AIM OF THE TASK
Please print every record exactly as it stands, leaving out the pictures.

#### RECORDS PROVIDED ####

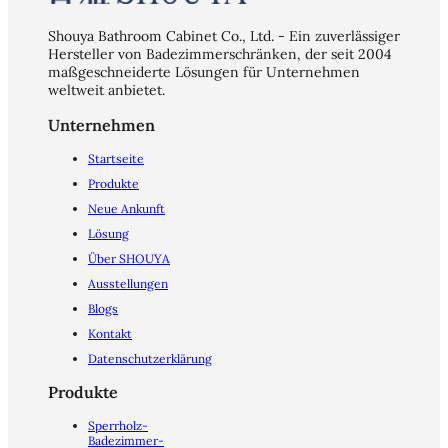
Shouya Bathroom Cabinet Co., Ltd. - Ein zuverlässiger
Hersteller von Badezimmerschränken, der seit 2004
maßgeschneiderte Lösungen für Unternehmen
weltweit anbietet.
Unternehmen
Startseite
Produkte
Neue Ankunft
Lösung
Über SHOUYA
Ausstellungen
Blogs
Kontakt
Datenschutzerklärung
Produkte
Sperrholz-
Badezimmer-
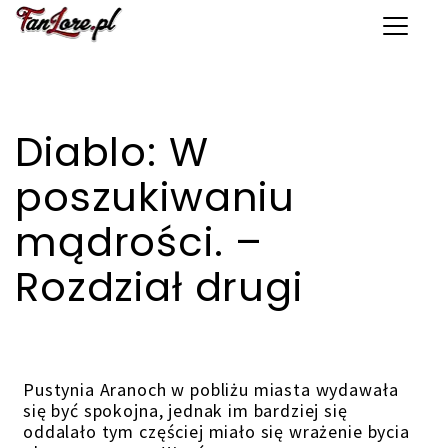
Toggle 
Diablo: W
poszukiwaniu
mądrości. –
Rozdział drugi
Pustynia Aranoch w pobliżu miasta wydawała
się być spokojna, jednak im bardziej się
oddalało tym częściej miało się wrażenie bycia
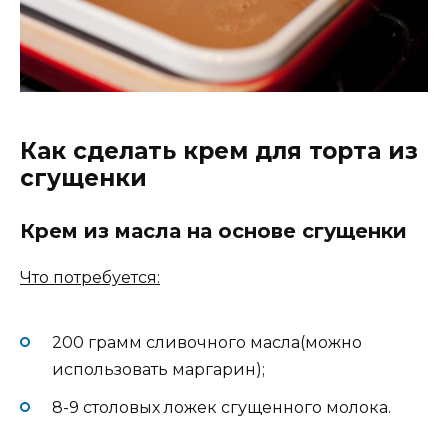
Как сделать крем для торта из
сгущенки
Крем из масла на основе сгущенки
Что потребуется:
200 грамм сливочного масла(можно
использовать маргарин);
8-9 столовых ложек сгущенного молока.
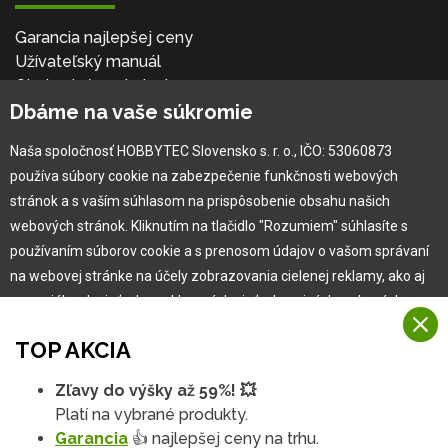
Garancia najlepšej ceny
Užívateľský manuál
Obchodné podmienky
Dbáme na vaše súkromie
Zákazník & partner
Reklamácia
Naša spoločnosť HOBBYTEC Slovensko s. r. o., IČO: 53060873
Novinky
používa súbory cookie na zabezpečenie funkčnosti webových
stránok a s vaším súhlasom na prispôsobenie obsahu našich
webových stránok. Kliknutím na tlačidlo "Rozumiem" súhlasíte s
používaním súborov cookie a s prenosom údajov o vašom správaní
na webovej stránke na účely zobrazovania cielenej reklamy, ako aj
na sociálnych sieťach a reklamných sieťach na iných webových
stránkach a meraniach.
TOP AKCIA
Viac informácií
Zľavy do výšky až 59%! 💥
Copyright © 2010 -
2026
HOBBYTEC
,
info@hobbytec.sk
,
Na našich webových stránkach používame niekoľko kategórií
Platí na vybrané produkty.
Mapa stránok
,
Zmeniť nastavenia cookies
Rozumiem
súborov cookie:
Garancia
👍 najlepšej ceny na trhu.
Dizajn:
GLIPS
| Systém:
Shean s.r.o.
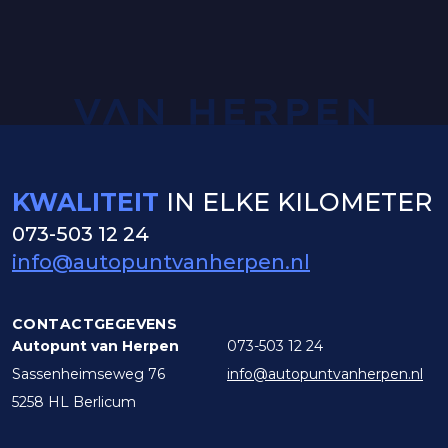
KWALITEIT
IN ELKE KILOMETER
073-503 12 24
info@autopuntvanherpen.nl
CONTACTGEGEVENS
Autopunt van Herpen
073-503 12 24
Sassenheimseweg 76
info@autopuntvanherpen.nl
5258 HL Berlicum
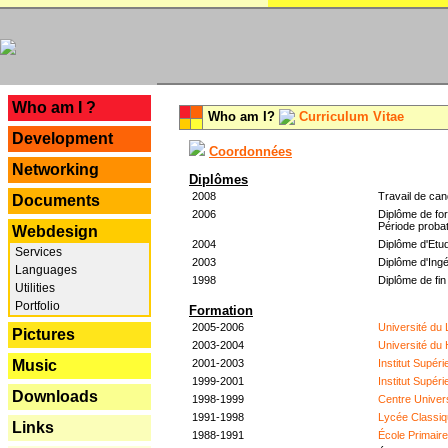
---
Who am I ?
Who am I?
Curriculum Vitae
Development
Coordonnées
Networking
Diplômes
2008
Travail de can
Documents
2006
Diplôme de for
Période probat
Webdesign
2004
Diplôme d'Etud
Services
2003
Diplôme d'Ingé
Languages
1998
Diplôme de fin
Utilities
Portfolio
Formation
2005-2006
Université du
Pictures
2003-2004
Université du
2001-2003
Institut Supér
Music
1999-2001
Institut Supér
Downloads
1998-1999
Centre Univer
1991-1998
Lycée Classiq
Links
1988-1991
École Primair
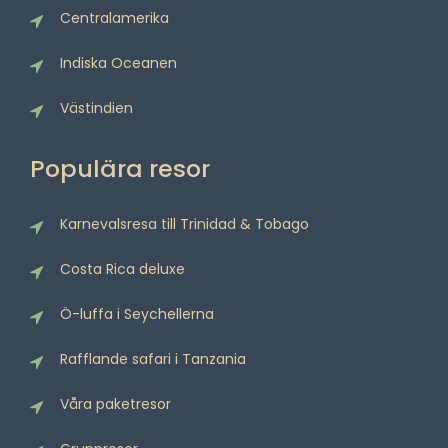
Centralamerika
Indiska Oceanen
Västindien
Populära resor
Karnevalsresa till Trinidad & Tobago
Costa Rica deluxe
Ö-luffa i Seychellerna
Rafflande safari i Tanzania
Våra paketresor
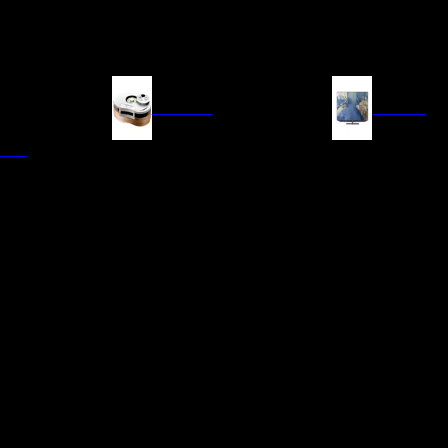
FUENTES
IMAGEN
ITAL
LECTORES DE CD
TELEVISORES
TRANSPORTE CD/SACD
PROYECTORES
SINTONIZADORES
PANTALLAS DE PR
BLU-RAY UHD
D/A
ACCESORIOS AUDI
DE AUDIO EN
TADORES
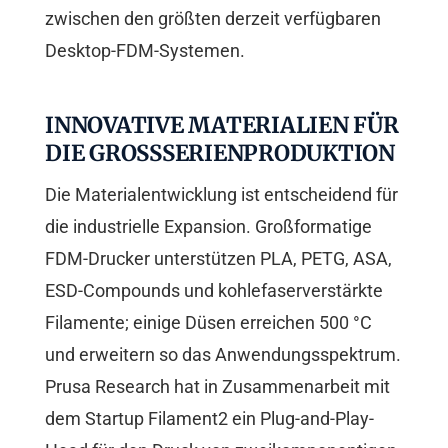
zwischen den größten derzeit verfügbaren
Desktop-FDM-Systemen.
INNOVATIVE MATERIALIEN FÜR
DIE GROSSSERIENPRODUKTION
Die Materialentwicklung ist entscheidend für
die industrielle Expansion. Großformatige
FDM-Drucker unterstützen PLA, PETG, ASA,
ESD-Compounds und kohlefaserverstärkte
Filamente; einige Düsen erreichen 500 °C
und erweitern so das Anwendungsspektrum.
Prusa Research hat in Zusammenarbeit mit
dem Startup Filament2 ein Plug-and-Play-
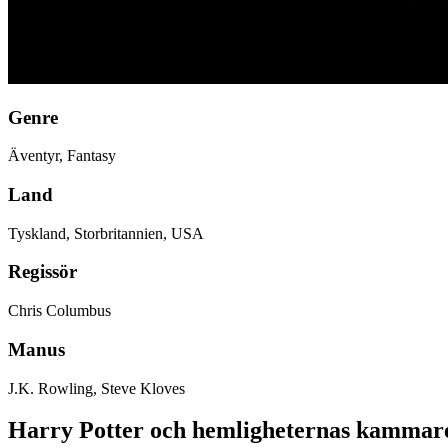
Genre
Äventyr, Fantasy
Land
Tyskland, Storbritannien, USA
Regissör
Chris Columbus
Manus
J.K. Rowling, Steve Kloves
Harry Potter och hemligheternas kammare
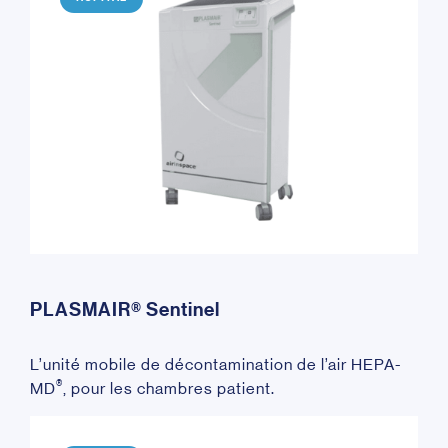
PLASMAIR® Sentinel
L’unité mobile de décontamination de l’air HEPA-
®
MD
, pour les chambres patient.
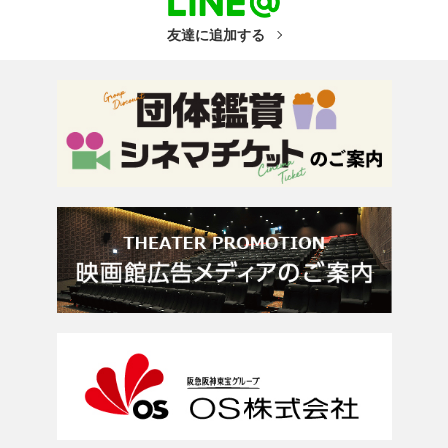
友達に追加する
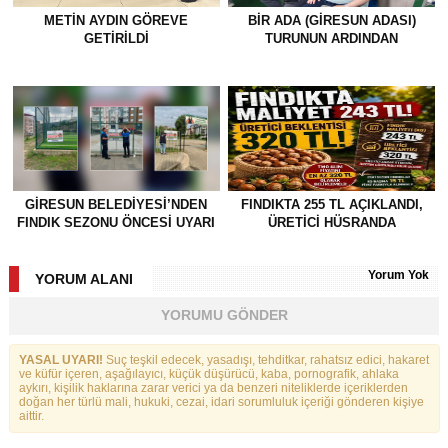
METİN AYDIN GÖREVE
BİR ADA (GİRESUN ADASI)
GETİRİLDİ
TURUNUN ARDINDAN
GİRESUN BELEDİYESİ’NDEN
FINDIKTA 255 TL AÇIKLANDI,
FINDIK SEZONU ÖNCESİ UYARI
ÜRETİCİ HÜSRANDA
Yorum Yok
YORUM ALANI
YORUMU GÖNDER
YASAL UYARI!
Suç teşkil edecek, yasadışı, tehditkar, rahatsız edici, hakaret
ve küfür içeren, aşağılayıcı, küçük düşürücü, kaba, pornografik, ahlaka
aykırı, kişilik haklarına zarar verici ya da benzeri niteliklerde içeriklerden
doğan her türlü mali, hukuki, cezai, idari sorumluluk içeriği gönderen kişiye
aittir.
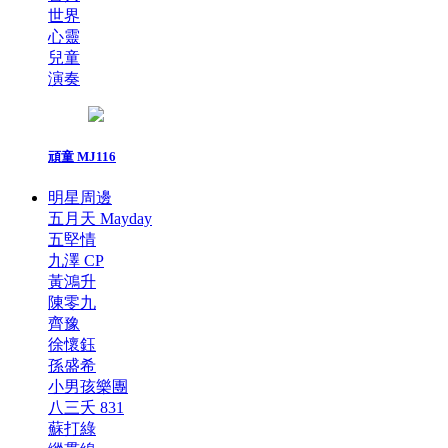
世界
心靈
兒童
演奏
頑童 MJ116
明星周邊
五月天 Mayday
五堅情
九澤 CP
黃鴻升
陳零九
齊豫
徐懷鈺
孫盛希
小男孩樂團
八三夭 831
蘇打綠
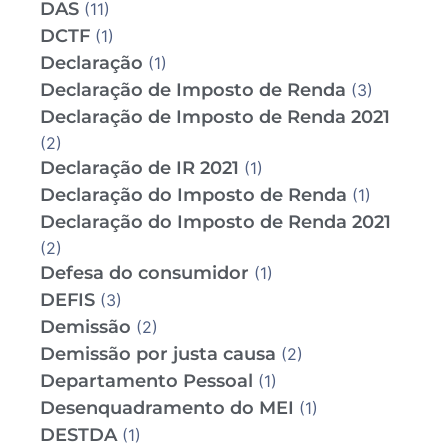
DAS
(11)
DCTF
(1)
Declaração
(1)
Declaração de Imposto de Renda
(3)
Declaração de Imposto de Renda 2021
(2)
Declaração de IR 2021
(1)
Declaração do Imposto de Renda
(1)
Declaração do Imposto de Renda 2021
(2)
Defesa do consumidor
(1)
DEFIS
(3)
Demissão
(2)
Demissão por justa causa
(2)
Departamento Pessoal
(1)
Desenquadramento do MEI
(1)
DESTDA
(1)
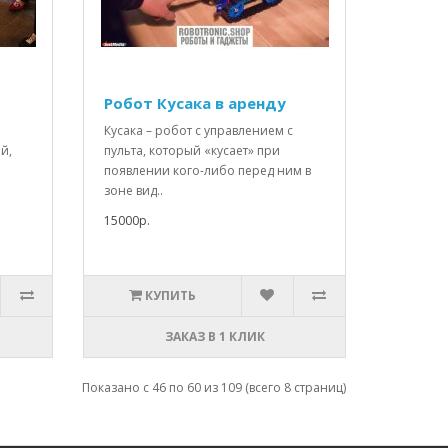
Робот Кусака в аренду
Кусака – робот с управлением с
й,
пульта, который «кусает» при
появлении кого-либо перед ним в
зоне вид..
15000р.
КУПИТЬ
ЗАКАЗ В 1 КЛИК
Показано с 46 по 60 из 109 (всего 8 страниц)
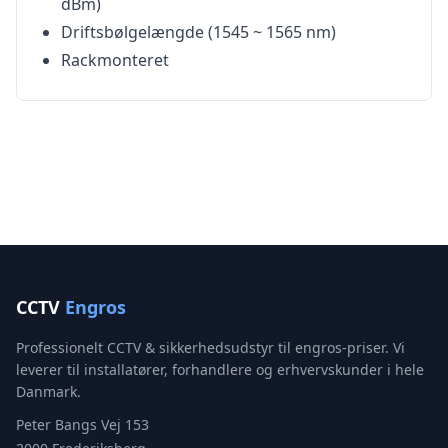
dBm)
Driftsbølgelængde (1545 ~ 1565 nm)
Rackmonteret
CCTV
Engros
Professionelt CCTV & sikkerhedsudstyr til engros-priser. Vi
leverer til installatører, forhandlere og erhvervskunder i hele
Danmark.
Peter Bangs Vej 153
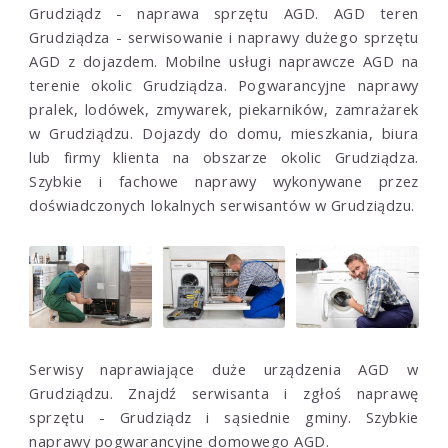
Grudziądz - naprawa sprzętu AGD. AGD teren
Grudziądza - serwisowanie i naprawy dużego sprzętu
AGD z dojazdem. Mobilne usługi naprawcze AGD na
terenie okolic Grudziądza. Pogwarancyjne naprawy
pralek, lodówek, zmywarek, piekarników, zamrażarek
w Grudziądzu. Dojazdy do domu, mieszkania, biura
lub firmy klienta na obszarze okolic Grudziądza.
Szybkie i fachowe naprawy wykonywane przez
doświadczonych lokalnych serwisantów w Grudziądzu.
Serwisy naprawiające duże urządzenia AGD w
Grudziądzu. Znajdź serwisanta i zgłoś naprawę
sprzętu - Grudziądz i sąsiednie gminy. Szybkie
naprawy pogwarancyjne domowego AGD.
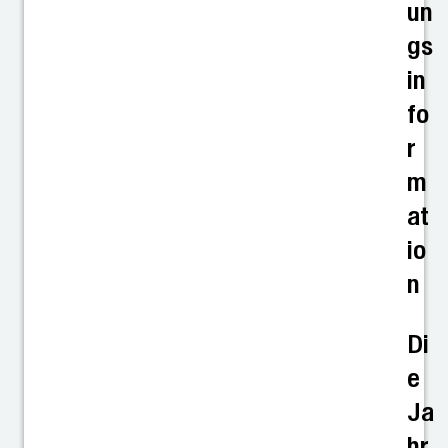
un
gs
in
fo
r
m
at
io
n
Di
e
Ja
hr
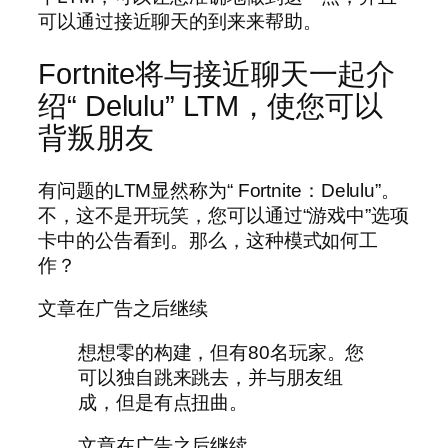
可以通过接近聊天的到来来帮助。
Fortnite将与接近聊天一起介
绍“ Delulu” LTM，使您可以
背叛朋友
有问题的LTM显然称为“ Fortnite：Delulu”。
不，这不是开玩笑，您可以通过“游戏中”选项
卡中的公告看到。那么，这种模式如何工
作？
文章在广告之后继续
想想零的构建，但有80名玩家。您
可以独自跳来跳去，并与朋友组
成，但是有点扭曲。
文章在广告之后继续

####

SOLUTION FOR THIS PROBLEM
Shouya Bathroom Cabinet Co., Ltd. - Ein zuverlässiger
Hersteller von Badezimmerschränken, der seit 2004
maßgeschneiderte Lösungen für Unternehmen
weltweit anbietet.
Unternehmen
Startseite
Produkte
Neue Ankunft
Lösung
Über SHOUYA
Ausstellungen
Blogs
Kontakt
Datenschutzerklärung
Produkte
Sperrholz-
Badezimmer-
Toggle 
Diablo: W
poszukiwaniu
mądrości. –
Rozdział drugi
Pustynia Aranoch w pobliżu miasta wydawała
się być spokojna, jednak im bardziej się
oddalało tym częściej miało się wrażenie bycia
Как сделать крем для торта из
сгущенки
Крем из масла на основе сгущенки
Что потребуется:
200 грамм сливочного масла(можно
использовать маргарин);
8-9 столовых ложек сгущенного молока.
Garancia najlepšej ceny
Užívateľský manuál
Obchodné podmienky
Dbáme na vaše súkromie
Zákazník & partner
Reklamácia
Naša spoločnosť HOBBYTEC Slovensko s. r. o., IČO: 53060873
Novinky
používa súbory cookie na zabezpečenie funkčnosti webových
stránok a s vaším súhlasom na prispôsobenie obsahu našich
webových stránok. Kliknutím na tlačidlo "Rozumiem" súhlasíte s
používaním súborov cookie a s prenosom údajov o vašom správaní
na webovej stránke na účely zobrazovania cielenej reklamy, ako aj
na sociálnych sieťach a reklamných sieťach na iných webových
stránkach a meraniach.
TOP AKCIA
Viac informácií
Zľavy do výšky až 59%! 💥
Copyright © 2010 -
2026
HOBBYTEC
,
info@hobbytec.sk
,
Na našich webových stránkach používame niekoľko kategórií
Platí na vybrané produkty.
Mapa stránok
,
Zmeniť nastavenia cookies
Rozumiem
súborov cookie:
Garancia
👍 najlepšej ceny na trhu.
Dizajn:
GLIPS
| Systém:
Shean s.r.o.
KWALITEIT
IN ELKE KILOMETER
073-503 12 24
info@autopuntvanherpen.nl
CONTACTGEGEVENS
Autopunt van Herpen
073-503 12 24
Sassenheimseweg 76
info@autopuntvanherpen.nl
5258 HL Berlicum
---
Who am I ?
Who am I?
Curriculum Vitae
Development
Coordonnées
Networking
Diplômes
2008
Travail de can
Documents
2006
Diplôme de for
Période probat
Webdesign
2004
Diplôme d'Etud
Services
2003
Diplôme d'Ingé
Languages
1998
Diplôme de fin
Utilities
Portfolio
Formation
2005-2006
Université du
Pictures
2003-2004
Université du
2001-2003
Institut Supér
Music
1999-2001
Institut Supér
Downloads
1998-1999
Centre Univer
1991-1998
Lycée Classiq
Links
1988-1991
École Primair
Centralamerika
Indiska Oceanen
Västindien
Populära resor
Karnevalsresa till Trinidad & Tobago
Costa Rica deluxe
Ö-luffa i Seychellerna
Rafflande safari i Tanzania
Våra paketresor
FUENTES
IMAGEN
ITAL
LECTORES DE CD
TELEVISORES
TRANSPORTE CD/SACD
PROYECTORES
SINTONIZADORES
PANTALLAS DE PR
BLU-RAY UHD
D/A
ACCESORIOS AUDI
DE AUDIO EN
TADORES
zwischen den größten derzeit verfügbaren
Desktop-FDM-Systemen.
INNOVATIVE MATERIALIEN FÜR
DIE GROSSSERIENPRODUKTION
Die Materialentwicklung ist entscheidend für
die industrielle Expansion. Großformatige
FDM-Drucker unterstützen PLA, PETG, ASA,
ESD-Compounds und kohlefaserverstärkte
Filamente; einige Düsen erreichen 500 °C
und erweitern so das Anwendungsspektrum.
Prusa Research hat in Zusammenarbeit mit
dem Startup Filament2 ein Plug-and-Play-
Genre
Äventyr, Fantasy
Land
Tyskland, Storbritannien, USA
Regissör
Chris Columbus
Manus
J.K. Rowling, Steve Kloves
Harry Potter och hemligheternas kammare
PLASMAIR® Sentinel
L’unité mobile de décontamination de l’air HEPA-
®
MD
, pour les chambres patient.
友達に追加する
METİN AYDIN GÖREVE
BİR ADA (GİRESUN ADASI)
GETİRİLDİ
TURUNUN ARDINDAN
GİRESUN BELEDİYESİ’NDEN
FINDIKTA 255 TL AÇIKLANDI,
FINDIK SEZONU ÖNCESİ UYARI
ÜRETİCİ HÜSRANDA
Yorum Yok
YORUM ALANI
YORUMU GÖNDER
YASAL UYARI!
Suç teşkil edecek, yasadışı, tehditkar, rahatsız edici, hakaret
ve küfür içeren, aşağılayıcı, küçük düşürücü, kaba, pornografik, ahlaka
aykırı, kişilik haklarına zarar verici ya da benzeri niteliklerde içeriklerden
doğan her türlü mali, hukuki, cezai, idari sorumluluk içeriği gönderen kişiye
aittir.
世界
心靈
兒童
演奏
頑童 MJ116
明星周邊
五月天 Mayday
五堅情
九澤 CP
黃鴻升
陳零九
齊豫
徐懷鈺
孫盛希
小男孩樂團
八三夭 831
蘇打綠
DAS
(11)
DCTF
(1)
Declaração
(1)
Declaração de Imposto de Renda
(3)
Declaração de Imposto de Renda 2021
(2)
Declaração de IR 2021
(1)
Declaração do Imposto de Renda
(1)
Declaração do Imposto de Renda 2021
(2)
Defesa do consumidor
(1)
DEFIS
(3)
Demissão
(2)
Demissão por justa causa
(2)
Departamento Pessoal
(1)
Desenquadramento do MEI
(1)
DESTDA
(1)
Робот Кусака в аренду
Кусака – робот с управлением с
й,
пульта, который «кусает» при
появлении кого-либо перед ним в
зоне вид..
15000р.
КУПИТЬ
ЗАКАЗ В 1 КЛИК
Показано с 46 по 60 из 109 (всего 8 страниц)
dBm)
Driftsbølgelængde (1545 ~ 1565 nm)
Rackmonteret
CCTV
Engros
Professionelt CCTV & sikkerhedsudstyr til engros-priser. Vi
leverer til installatører, forhandlere og erhvervskunder i hele
Danmark.
Peter Bangs Vej 153
Grudziądz - naprawa sprzętu AGD. AGD teren
Grudziądza - serwisowanie i naprawy dużego sprzętu
AGD z dojazdem. Mobilne usługi naprawcze AGD na
terenie okolic Grudziądza. Pogwarancyjne naprawy
pralek, lodówek, zmywarek, piekarników, zamrażarek
w Grudziądzu. Dojazdy do domu, mieszkania, biura
lub firmy klienta na obszarze okolic Grudziądza.
Szybkie i fachowe naprawy wykonywane przez
doświadczonych lokalnych serwisantów w Grudziądzu.
Serwisy naprawiające duże urządzenia AGD w
Grudziądzu. Znajdź serwisanta i zgłoś naprawę
sprzętu - Grudziądz i sąsiednie gminy. Szybkie
naprawy pogwarancyjne domowego AGD.
un
gs
in
fo
r
m
at
io
n
Di
e
Ja
hr
可以通过接近聊天的到来来帮助。
Fortnite将与接近聊天一起介
绍“ Delulu” LTM，使您可以
背叛朋友
有问题的LTM显然称为“ Fortnite：Delulu”。
不，这不是开玩笑，您可以通过“游戏中”选项
卡中的公告看到。那么，这种模式如何工
作？
文章在广告之后继续
想想零的构建，但有80名玩家。您
可以独自跳来跳去，并与朋友组
成，但是有点扭曲。
文章在广告之后继续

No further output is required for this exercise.